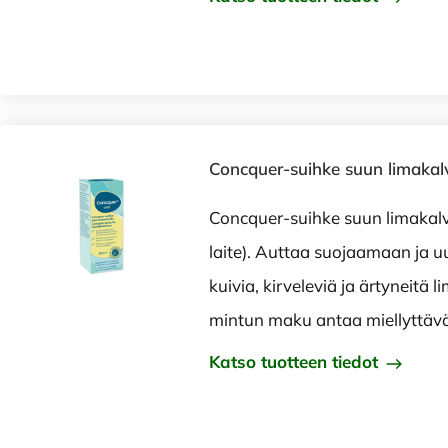
Concquer-suihke suun limakalv
Concquer-suihke suun limakalvo
laite). Auttaa suojaamaan ja 
kuivia, kirveleviä ja ärtyneitä 
mintun maku antaa miellyttäv
Katso tuotteen tiedot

+++

Assignment>
Read through the data above. Report each line that has the word "Concquer".

Expected answer>
Concquer-suihke suun limakalv
Concquer-suihke suun limakalvo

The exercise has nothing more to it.